Derek n'avait plus d'idée et le désespoir commençait à supplanter la colère dans son esprit. Ç'est alors qu'il se souvint d'un détail de la soirée d'hier, si négligeable par rapport aux autres choses qui c'était passé, qu'il l'avait oublié. En tout cas maintenant il s'avait où aller ensuite. Chez kamekona. Le cuistot fut surpris bien qu'heureux de voir celui qui disait être un agent d'interpole. Ça voulait dire que son menu spécial petit déjeuner commençait à marcher.

Agent Hale vous êtes, vous aussi venu pour le petit…

Mais alors qu'il était en train de parler, il se retrouva plaqué contre son propre camion par Derek qui l'avait attrapé par la peau du cou.

Où, il est ? demanda le loup en grognant, ses yeux devinrent d'un bleu électrique, il commençait même à se transformer.

Alors que Kamekona tentait de faire admettre à son agresseur qu'il ne savait pas de quoi il parlait. Les deux membres du 5.0 vinrent à sa rescousse. Au prix d'un grand effort, ils réussirent à l'éloigner Derek de sa victime. Mais celui-ci ne se laissa pas faire. Il se libéra de l'emprise des deux hommes qui restèrent immobile face à son visage défiguré par sa transformation. Ils étaient tétanisé, ils n'eurent même pas l'occasion de remercier le ciel, qu'on soit encore tôt le matin et que donc il n'y avait personne pour voir ce qui se passait. Surtout avec ce qui se passa ensuite, autant dire que lui lieutenant et le commandant restèrent tétanisé encore un petit moment.

Pour répondre au moitié-grognement, moitié-hurlement de Derek qu'il lui était destiné. Kamekona ne trouva pas de meilleures idées que se transformer à son tour pour hurler plus fort que lui. Son visage devint hideux à cause d'une bouche pas proportionnel avec le reste du visage tellement elle était grande et rempli de grosse dent bien pointue. Le cuistot réussit à hurler plus fort que le loup mais il se stoppa net dès qu'il posa ses yeux sur la montre qui était au poignet du loup. Il reprit immédiatement forme humaine et se rependit en excuse.

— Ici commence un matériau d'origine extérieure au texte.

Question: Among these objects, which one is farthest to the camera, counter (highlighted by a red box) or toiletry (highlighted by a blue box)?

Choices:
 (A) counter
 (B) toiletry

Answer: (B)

Excusez-moi j'avais oublié, dit-il, mais je vous promets ça fait des années que je n'ai plus mangé d'enfant.

Quoi, s'exclamèrent d'une seule voix Steve et Danny. Comment ça leur ami avait déjà mangé des enfants ?!

Bah, je suis un Ogre, une fée du clan des forêts. Mais je suis un régime à base de crevette qui me permet de ne plus manger de chair humaine.

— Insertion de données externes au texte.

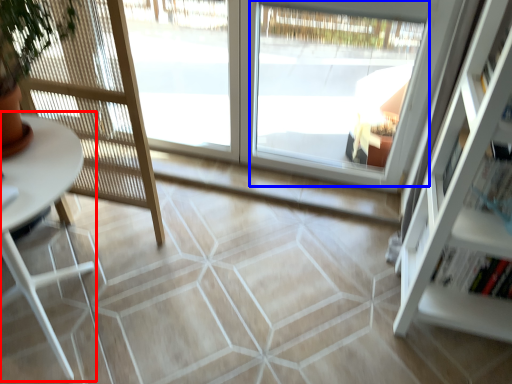 Question: Which of the following is the closest to the observer, table (highlighted by a red box) or window (highlighted by a blue box)?

Choices:
 (A) table
 (B) window

Answer: (A)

Derek en aurait presque soupiré de soulagement, il avait raison. Il ne s'était pas trompé, Kamekona avait bien été dérangé quand il avait vu la chronoscan sur le bras de Stiles. Mais il n'y avait plus qu'à espérer qu'il pourrait lui dire ou Eken avait emmené Stiles.

Attend t'es cannibale ? demanda Danny dans un ton qui avait tendance à virer vers les aigues.

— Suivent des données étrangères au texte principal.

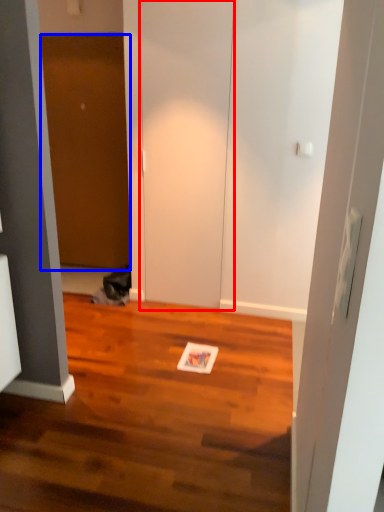 Question: Among these objects, which one is nearest to the camera, door (highlighted by a red box) or door (highlighted by a blue box)?

Choices:
 (A) door
 (B) door

Answer: (A)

Carnivore, Danno, cannibale voudrait dire qu'il mange ses semblables, ajouta le commandant.

En guise de réponse le blond lui envoya un de ses regard l'air de dire, tu veux vraiment ne faire croire que ça ne te fait rien que ton cuistot préféré soit un ogre.

Suffit, grogna Derek, il n'avait pas de temps à perdre avec ses gaminerie. Dit moi où Eken à emmener Stiles.

A ces mots, les deux hommes réagirent tout de suite, l'agent Stilinski avait été enlevé. Mais le loup n'en avait que faire.

Eken le Kraken ? demanda l'ogre. Je n'ai rien avoir avec lui. tout ce que je sais c'est qu'il a fait fuir toutes les fées présentes sur l'ile. Il a essayé avec moi, mais j'ai dit que je connaissais le 5.0 et il est partit. Continua à dire Kamekona avant qu'un grognement de Derek le ramène sur le sujet principal. J'ignore où il est, mais c'est une fée des océans donc surement Orcadia.